Na pungente pacatez que lancina na quietude das aldeias Raianas, a fazer crer que uma ruralidade dorida, a gravitar suspensa nos ponteiros do tempo, está à espera de melhores dias, eis que, inesperadamente, contrariando a opinião de quem suscita a dificuldade em algo de novo acontecer por aqui, surge uma fulgurante mudança metamórfica.
Originada pela intempérie que fustigou Toulões e toda a região de Idanha-a-Nova numa noite invernosa de há dois anos, estas três fotos atestam as transformações sofridas pela porta da casa, arrancada pelas marcegas, casulo onde viveram uma vida inteira a tia Adosinda e o ti Mné Régio; porta em cuja soleira o valor da honestidade e a honradez foram certa vez elevadas ao seu máximo grau. Uma história que talvez um dia ainda aqui há-de vir a ser contada.
Esta porta, abertura única de ligação da habitação com o mundo, característica tradicional do tipo de construção em algumas zonas do interior beirão, com a funcionalidade de, durante o estio, defender os seus ocupantes das agressivas temperaturas que assolam esta região, tornando-as mais escuras e, consequentemente, mais frescas.

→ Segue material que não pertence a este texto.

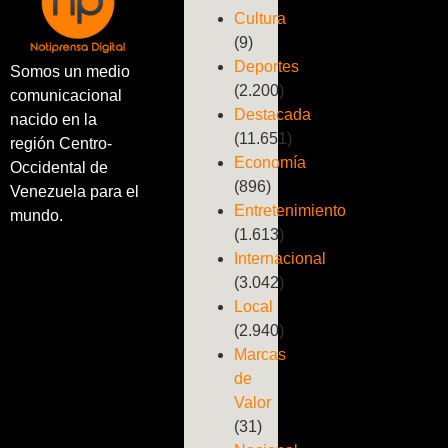
Cultura
(9)
Deportes
Somos un medio
(2.200)
comunicacional
Destacada
nacido en la
(11.651)
región Centro-
Economía
Occidental de
(896)
Venezuela para el
Entretenimiento
mundo.
(1.613)
Internacional
(3.042)
Local
(2.940)
Marcas
de
Valor
(31)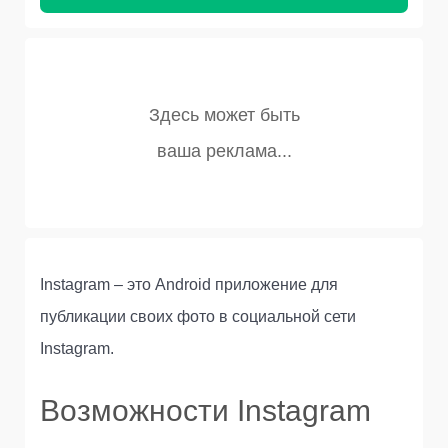
Instagram – это Android приложение для
публикации своих фото в социальной сети
Instagram.
Возможности Instagram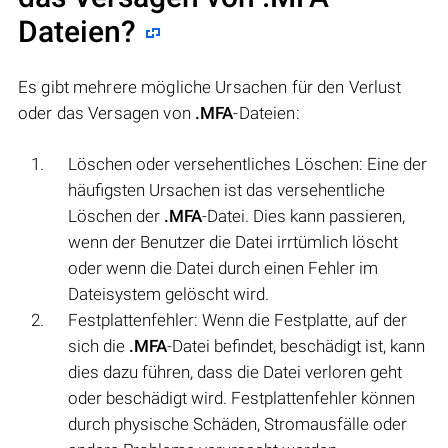
Dateien?
Es gibt mehrere mögliche Ursachen für den Verlust
oder das Versagen von
.MFA
-Dateien:
Löschen oder versehentliches Löschen: Eine der
häufigsten Ursachen ist das versehentliche
Löschen der
.MFA
-Datei. Dies kann passieren,
wenn der Benutzer die Datei irrtümlich löscht
oder wenn die Datei durch einen Fehler im
Dateisystem gelöscht wird.
Festplattenfehler: Wenn die Festplatte, auf der
sich die
.MFA
-Datei befindet, beschädigt ist, kann
dies dazu führen, dass die Datei verloren geht
oder beschädigt wird. Festplattenfehler können
durch physische Schäden, Stromausfälle oder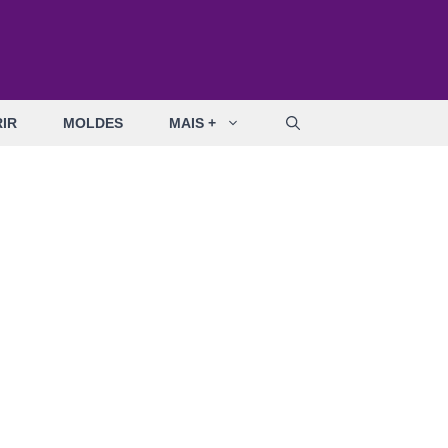
IR
MOLDES
MAIS +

A falta de luminosidade no interior destas casas foi também fonte inspiradora para o velho Eusébio, um alentejano de Alter do Chão que durante alguns anos fez vida como lenhador e corticeiro cá em Toulões, fazendo, nas horas vagas, de poeta e filósofo na taberna.
Estranhando o contraste entre a bracura do reboco afagado das casas do seu Alentejo e o xisto à vista das Beirãs, comparava as nossas casas, sombrias, com a mulher na sua essência, mais ou menos nestes termos:
"Estas casas sem janelas são como as mulheres: todas escuras por dentro. Entrando nelas, deixamos de enxergar, perdemo-nos nos seus meandros e tarda-se em conseguir tornar a ver a claridade do dia."